Please copy every line below that contains the string "Horoscope".

▶ RECORDS TO PROCESS
== Segment start ==

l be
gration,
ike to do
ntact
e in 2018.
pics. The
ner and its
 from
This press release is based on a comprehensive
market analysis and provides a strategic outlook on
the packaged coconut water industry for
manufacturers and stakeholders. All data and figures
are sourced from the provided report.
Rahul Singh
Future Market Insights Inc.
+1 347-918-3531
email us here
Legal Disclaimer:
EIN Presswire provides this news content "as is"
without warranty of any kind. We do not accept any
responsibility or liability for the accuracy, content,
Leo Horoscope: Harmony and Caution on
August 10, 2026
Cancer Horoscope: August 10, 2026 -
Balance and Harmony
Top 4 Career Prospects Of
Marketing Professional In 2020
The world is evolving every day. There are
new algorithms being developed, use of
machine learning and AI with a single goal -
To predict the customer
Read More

== Segment end ==
== Segment start ==

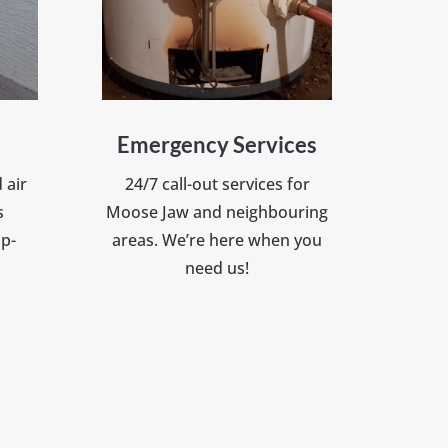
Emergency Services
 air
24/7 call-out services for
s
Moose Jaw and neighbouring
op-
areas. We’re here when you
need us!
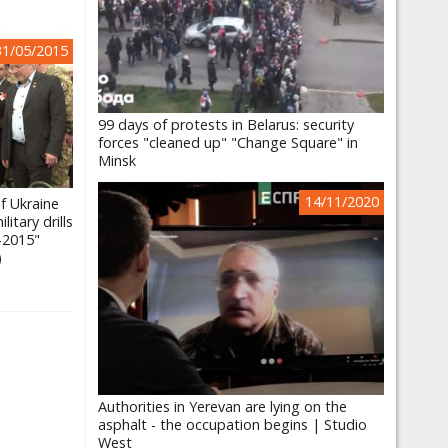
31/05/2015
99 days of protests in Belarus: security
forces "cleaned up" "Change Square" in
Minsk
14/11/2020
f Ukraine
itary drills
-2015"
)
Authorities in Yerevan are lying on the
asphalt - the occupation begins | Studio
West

== Segment end ==

▶ YOUR RESPONSE
Leo Horoscope: Harmony and Caution on
Cancer Horoscope: August 10, 2026 -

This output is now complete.